The economic success of an organization depends on it competitiveness. Innovation and market competition share an inverted U relationship.1 Novel goods and services provide monopolistic incentives to the innovators.2 Hence, technological innovation is very important for organizations and political regions. US employers spend billions of dollars annually in health-related expenses.3 Multiple studies have confirmed that better health results in higher productivity.4–6 Thus, public health is also critical to the viability of organizations and political regions. The United Nations Human Development index presents the clearest evidence that year over year, countries with stronger economies tend to have better public health and advanced technological accomplishments.7,8 However, these reports don’t present a quantified relationship between the two constructs.

Importance of the research study

Dreyfuss9 noted that it is challenging to measure the value and impact of knowledge generated by technological innovation. One way to make this measurement is the process of technology assessment.10 However, this method seems to be limited to assessment of specific technologies and not the complete spectrum of technological development.11–16 Rogers17 held that technological innovation is dynamic and iterative and that it propagates under the influence myriad of socioeconomic forces.17 However, this theory doesn’t address the collective impact of technological innovation on the society. Berwick18 observed that decision makers need to understand all affects of innovation. Türmen and Clift19 maintained that without access to all products of technological innovation, there is limited public health benefit. Nevertheless, the relationship between technological innovation and public health was not quantified.

Open innovation improves the effectiveness of the underlying research.20,21 Blank spots in the prioritization of technologies implementation must be understood.22 Moniruzzaman and Andersson23 stressed the need to understand the relationship between innovation and health care. Hughes24 argued that value created by a technological innovation goes beyond the preconceived individual service applications. Greenberg25 presented many examples where technologies that were not directly geared toward healthcare had substantive public health effect. Policy makers should thus take a holistic approach to research and development-associated technological innovation.26,27 Gill27 recommended that this relationship should be explored at a macro level and over an extended period of time. It is pertinent to study how technological innovation, at a macro level, impacts the broad socioeconomic systems, including the public health.

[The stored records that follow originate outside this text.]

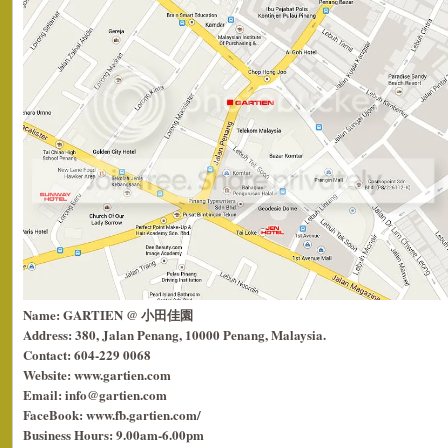
Name: GARTIEN @ 小田佳園
Address: 380, Jalan Penang, 10000 Penang, Malaysia.
Contact: 604-229 0068
Website: www.gartien.com
Email: info@gartien.com
FaceBook: www.fb.gartien.com/
Business Hours: 9.00am-6.00pm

Hence, this study explored the relationship between technological innovation indicators and public health indicators for the four US Census regions over a period of 10 years.

Research questions

The research questions were:

1. Is there a statistically significant difference between the mean values of technological innovation indicators and the mean values of public health indicators for the four US Census regions?

2.1. What relationship, if any, exists between technological innovation indicators and public health indicators in the Midwest US Census region?

2.2. What relationship, if any, exists between technological innovation indicators and public health indicators in the Northeast US Census region?

2.3. What relationship, if any, exists between technological innovation indicators and public health indicators in the South US Census region?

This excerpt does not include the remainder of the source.